Responding to requests from the provider community and recognizing that health care providers need additional help with the transition, the Centers for Medicare & Medicaid Services (CMS) has announced will allow for greater flexibility in the claims auditing and quality reporting process by granting a one-year grace period.
Beginning October 1, 2015, the date of ICD-10 implementation, Medicare claims will not be denied nor audited based on which diagnosis code was selected as long as the physician submits an ICD-10 code from an appropriate family of codes.

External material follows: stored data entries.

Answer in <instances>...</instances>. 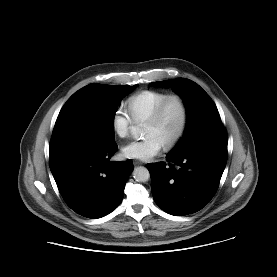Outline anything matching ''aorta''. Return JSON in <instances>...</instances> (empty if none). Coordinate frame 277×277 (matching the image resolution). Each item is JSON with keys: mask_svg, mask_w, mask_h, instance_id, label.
I'll use <instances>...</instances> for the list:
<instances>
[{"mask_svg": "<svg viewBox=\"0 0 277 277\" xmlns=\"http://www.w3.org/2000/svg\"><path fill=\"white\" fill-rule=\"evenodd\" d=\"M131 134L138 138L141 135V129L136 126L131 127ZM133 177L138 182H146L150 178V173L146 167L140 166L133 170Z\"/></svg>", "mask_w": 277, "mask_h": 277, "instance_id": "1", "label": "aorta"}]
</instances>
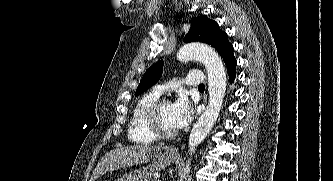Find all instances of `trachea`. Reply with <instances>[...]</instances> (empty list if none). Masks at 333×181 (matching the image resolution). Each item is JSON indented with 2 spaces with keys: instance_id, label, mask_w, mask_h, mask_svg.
Masks as SVG:
<instances>
[{
  "instance_id": "3493384b",
  "label": "trachea",
  "mask_w": 333,
  "mask_h": 181,
  "mask_svg": "<svg viewBox=\"0 0 333 181\" xmlns=\"http://www.w3.org/2000/svg\"><path fill=\"white\" fill-rule=\"evenodd\" d=\"M198 89H205V85H204V84H200V85L198 86Z\"/></svg>"
}]
</instances>
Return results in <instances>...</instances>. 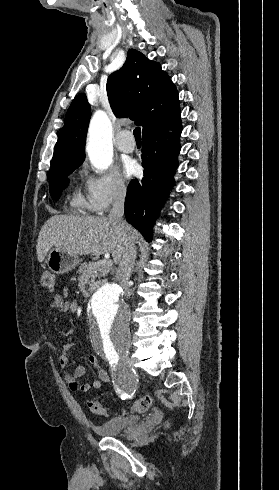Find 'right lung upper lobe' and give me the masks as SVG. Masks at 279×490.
<instances>
[{"label":"right lung upper lobe","instance_id":"right-lung-upper-lobe-1","mask_svg":"<svg viewBox=\"0 0 279 490\" xmlns=\"http://www.w3.org/2000/svg\"><path fill=\"white\" fill-rule=\"evenodd\" d=\"M111 108L118 118H130L143 127V136L161 131L180 120L178 92L159 63L130 49L123 67L107 81ZM90 108L86 95L72 101L55 145L50 172L84 161Z\"/></svg>","mask_w":279,"mask_h":490}]
</instances>
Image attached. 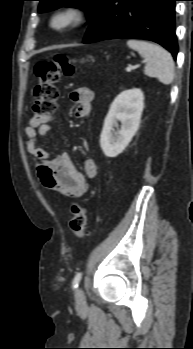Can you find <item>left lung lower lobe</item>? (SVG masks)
I'll list each match as a JSON object with an SVG mask.
<instances>
[{
	"label": "left lung lower lobe",
	"instance_id": "obj_1",
	"mask_svg": "<svg viewBox=\"0 0 193 349\" xmlns=\"http://www.w3.org/2000/svg\"><path fill=\"white\" fill-rule=\"evenodd\" d=\"M175 1L178 0H106L83 42L146 39L162 45L176 58Z\"/></svg>",
	"mask_w": 193,
	"mask_h": 349
}]
</instances>
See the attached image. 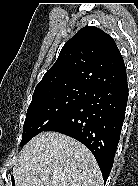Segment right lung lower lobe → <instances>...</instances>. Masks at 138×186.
<instances>
[{"label":"right lung lower lobe","mask_w":138,"mask_h":186,"mask_svg":"<svg viewBox=\"0 0 138 186\" xmlns=\"http://www.w3.org/2000/svg\"><path fill=\"white\" fill-rule=\"evenodd\" d=\"M127 99V82L90 88L80 105L46 131L60 132L83 143L93 153L106 182L119 143Z\"/></svg>","instance_id":"obj_1"}]
</instances>
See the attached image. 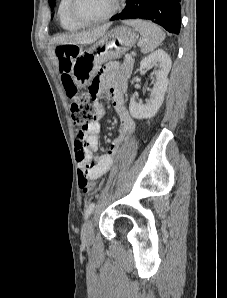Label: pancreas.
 <instances>
[{
    "label": "pancreas",
    "instance_id": "pancreas-1",
    "mask_svg": "<svg viewBox=\"0 0 227 298\" xmlns=\"http://www.w3.org/2000/svg\"><path fill=\"white\" fill-rule=\"evenodd\" d=\"M133 65H134V59H130L127 60L125 58L122 66H121V70L127 75L129 76L132 73L133 70Z\"/></svg>",
    "mask_w": 227,
    "mask_h": 298
}]
</instances>
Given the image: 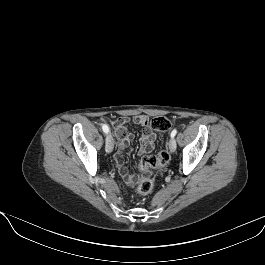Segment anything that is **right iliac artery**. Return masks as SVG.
Segmentation results:
<instances>
[{"label":"right iliac artery","instance_id":"right-iliac-artery-1","mask_svg":"<svg viewBox=\"0 0 265 265\" xmlns=\"http://www.w3.org/2000/svg\"><path fill=\"white\" fill-rule=\"evenodd\" d=\"M102 130L104 131V133H108L109 132V127L106 124L102 125Z\"/></svg>","mask_w":265,"mask_h":265}]
</instances>
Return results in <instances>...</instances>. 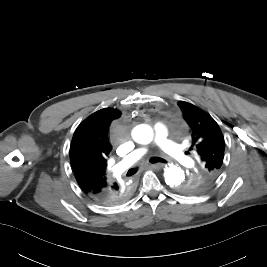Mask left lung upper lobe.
I'll use <instances>...</instances> for the list:
<instances>
[{
	"label": "left lung upper lobe",
	"mask_w": 267,
	"mask_h": 267,
	"mask_svg": "<svg viewBox=\"0 0 267 267\" xmlns=\"http://www.w3.org/2000/svg\"><path fill=\"white\" fill-rule=\"evenodd\" d=\"M183 117L189 125L192 145L200 156L198 167L189 175L180 191L184 194L202 193L211 187L222 170L224 138L216 121L200 108L178 102Z\"/></svg>",
	"instance_id": "obj_1"
}]
</instances>
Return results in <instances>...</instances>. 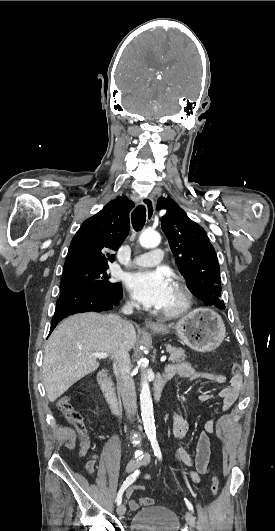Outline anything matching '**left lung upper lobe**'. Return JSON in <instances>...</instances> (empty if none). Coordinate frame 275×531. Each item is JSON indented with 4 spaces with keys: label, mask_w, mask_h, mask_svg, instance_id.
<instances>
[{
    "label": "left lung upper lobe",
    "mask_w": 275,
    "mask_h": 531,
    "mask_svg": "<svg viewBox=\"0 0 275 531\" xmlns=\"http://www.w3.org/2000/svg\"><path fill=\"white\" fill-rule=\"evenodd\" d=\"M157 209L166 210L161 227L191 293L205 305L224 309L218 258L204 229L170 197L159 198Z\"/></svg>",
    "instance_id": "left-lung-upper-lobe-1"
}]
</instances>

Additionally, CMS will not penalize physicians participating in the Physician Quality Reporting System (PQRS), the value-based payment modifier or meaningful use during the 2015 reporting year for failure to select a specific code as long as they select from the appropriate ICD-10 family of codes.
If Medicare contractors experience trouble processing claims as a result of ICD-10 issues, CMS will authorize advance payments to physicians if the claim is otherwise valid. These payments will be partial payments, pending submission of a request by the provider to the appropriate Medicare Administrative Contractor (MAC).
Finally, CMS is setting up a communication and collaboration center to monitor issues and resolve them as quickly as possible. The center will include an ICD-10 Ombudsman who will work closely with representatives in CMS’s regional offices to address physicians’ concerns.
As we get closer to the October 1, 2015, compliance date, CMS will issue additional guidance, including how to submit issues to the Ombudsman and a National Provider Call scheduled for Aug. 27.
Even with the yearlong grace period, there are less than three months remaining until the ICD-10 transition. But there is still time to prepare and make sure your organization is ready for the October 1st deadline.